Programs that use the InstallShield program may not start, and you may receive one of the following error messages: 

Setup failed to launch installation engine: Access is denied.

or 

Error installing Ikernel.exe, access is denied. 
CAUSE

This behavior can occur if there are insufficient Component Object Model (COM) permissions. 

*RESOLUTION*

To resolve this behavior, set the necessary permissions that are needed to successfully complete the installation: 

At a command prompt, type: dcomcnfg.exe. The Distributed COM Configuration Properties dialog box is displayed.

Click the Default Security tab.
In the Default Access Permissions section, click Edit.
Ensure that you have "Allow Access" beside your name.
If you do not have "Allow Access" next to your name, either modify an existing profile or create a new profile that has the necessary permissions.
Apply all the changes and attempt to run Setup.

*MORE INFORMATION*
If installation or initialization errors, or denial of access errors occur, you may not have sufficient COM permissions on the workstation or server to successfully complete the installation.

This behavior can also be caused by a logon script, domain policies, or file system permissions. If this behavior persists, contact InstallShield Technical Support at either of the following InstallShield Web sites: 

http://www.installshield.com/

http://support.installshield.com/

InstallShield Technical Support: (847) 240-9111

Microsoft provides third-party contact information to help you find technical support. This contact information may change without notice. Microsoft does not guarantee the accuracy of this third-party contact information.
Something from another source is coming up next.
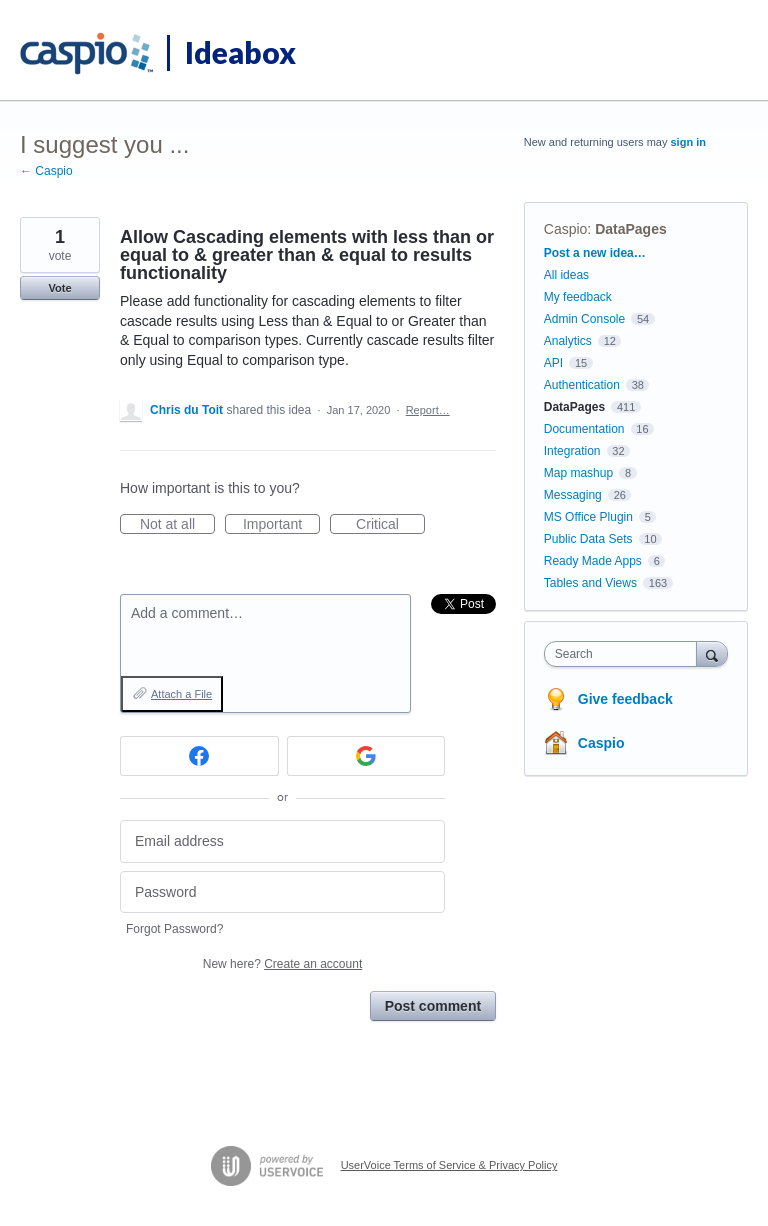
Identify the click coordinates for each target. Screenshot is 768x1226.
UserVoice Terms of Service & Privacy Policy (449, 1165)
The third-party products that are discussed in this article are manufactured by companies that are independent of Microsoft. Microsoft makes no warranty, implied or otherwise, regarding the performance or reliability of these products.

*IF THIS FROM ABOVE ALL FAILS:*

Knock out %Program Files%\Common Files\InstallShield (THIS WORKED FOR ME, EVERYTIME!)

Knock out %TEMP% as last resort & try install again...



APK


----------



## Jimmy 2004 (May 16, 2006)

Wish I'd known that a few months ago when my install shield broke... I do also use Microsoft Update but I don't think that was the cause.


----------



## Alec§taar (May 22, 2006)

Jimmy 2004 said:
			
		

> Wish I'd known that a few months ago when my install shield broke... I do also use Microsoft Update but I don't think that was the cause.



Well, all I can say is: 

Wish I was here to save you the pain of trying to figure it out (as I had to)...

I found the VERY BOTTOM PART of my post above:

"Knock out %Program Files%\Common Files\InstallShield (THIS WORKED FOR ME, EVERYTIME!)"

That... just works!

For me so far, everytime I have had install problems (e.g./i.e.-> Knock out the InstallShield %Program Files% subfolders, where its base engines version resides).



* In fact, it's truly never failed me yet to date w/ InstallShield hassles...

APK


----------